Periodically, the execution of a BT starts from its root node, a process facilitated by the generation of a tick signal that traverses the tree branches in accordance with the distinct characteristics of each node type [22]. A node is deemed eligible for execution solely upon receipt of the tick signal. Upon execution, a child node promptly communicates its status to the parent, status either Running if its execution is ongoing, Success if its objective has been attained, or Failure if unsuccessful. The tick signal allows a BT to respond and adapt to changes in the environment or the agent’s state in real-time. By regularly updating the tree’s nodes, the agent can make informed decisions and perform appropriate actions based on the current state.

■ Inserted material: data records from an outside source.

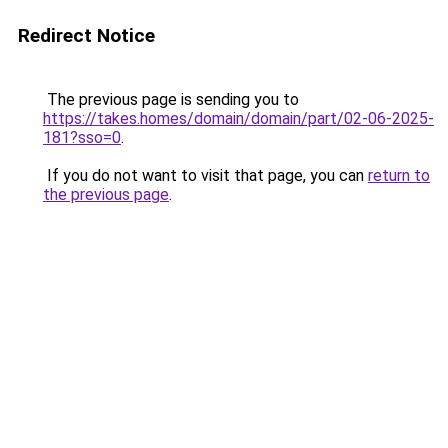
Redirect Notice
The previous page is sending you to
https://takes.homes/domain/domain/part/02-06-2025-
181?sso=0
.
If you do not want to visit that page, you can
return to
the previous page
.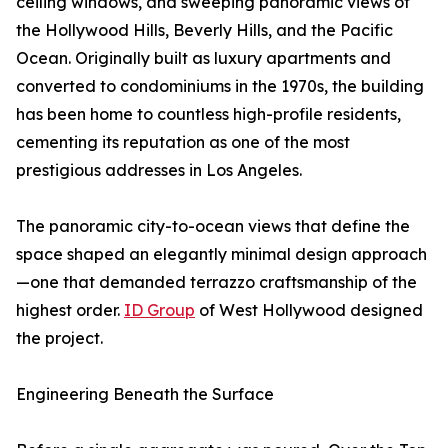
ceiling windows, and sweeping panoramic views of
the Hollywood Hills, Beverly Hills, and the Pacific
Ocean. Originally built as luxury apartments and
converted to condominiums in the 1970s, the building
has been home to countless high-profile residents,
cementing its reputation as one of the most
prestigious addresses in Los Angeles.
The panoramic city-to-ocean views that define the
space shaped an elegantly minimal design approach
—one that demanded terrazzo craftsmanship of the
highest order.
ID Group
of West Hollywood designed
the project.
Engineering Beneath the Surface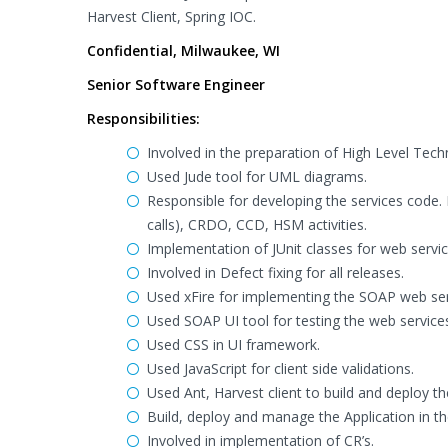
Harvest Client, Spring IOC.
Confidential, Milwaukee, WI
Senior Software Engineer
Responsibilities:
Involved in the preparation of High Level Te
Used Jude tool for UML diagrams.
Responsible for developing the services code. 
calls), CRDO, CCD, HSM activities.
Implementation of JUnit classes for web servic
Involved in Defect fixing for all releases.
Used xFire for implementing the SOAP web ser
Used SOAP UI tool for testing the web service
Used CSS in UI framework.
Used JavaScript for client side validations.
Used Ant, Harvest client to build and deploy th
Build, deploy and manage the Application in t
Involved in implementation of CR’s.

Multi-agent reinforcement learning

A multi-agent game can be modeled as a multi-agent extension of the Markov Decision Process [23]. It is represented by the tuple \(\left\langle {\mathcal {N}}, {\mathcal {S}}, {\mathcal {A}}, R, P\right\rangle \), where \({\mathcal {N}}=\{1,2, \ldots , N\}\) is the set of agents. \({\mathcal {S}}=\left\{ S^{t}\right\} _{t=0}^{T}\) is the environment state where \(S^{t}\) is the state at time t and T is the maximum time steps. The terminal state \(S^{T}\) represents the final state when the stopping condition is satisfied. \({\mathcal {A}} = \{A_i\}_{i=0}^{N}\) represents the action space for all agents. \(R: {\mathcal {S}} \times {\mathcal {A}} \rightarrow {\mathcal {R}}\) is the reward function. \( {\mathcal {P}}=\{P_{ss'}^a\mid s,s' \in {\mathcal {S}},a\in {\mathcal {A}}\} \) is the state transition function, and \(P_{ss'}^a\) gives the probability from state s to state \(s'\) if the action a is taken. To compute the optimal policy, the state value function \(V^{\pi }(s)\) under policy \(\pi \) is introduced, which is calculated by accumulated rewards with the discount factor \(\lambda \in [0,1]\), see (1), where \({\mathbb {E}}\) is the expectation:

$$\begin{aligned} V_{\pi }(s)={\mathbb {E}}_{\pi }\left\{ \sum _{k=0}^{\infty } \lambda ^{k} r^{t+k+1} \bigg | S^t = s \right\} \end{aligned}$$
(1)

Based on \(V_{\pi }(s)\), the state-action value \(Q_{\pi }(s,a)\) is defined as (2)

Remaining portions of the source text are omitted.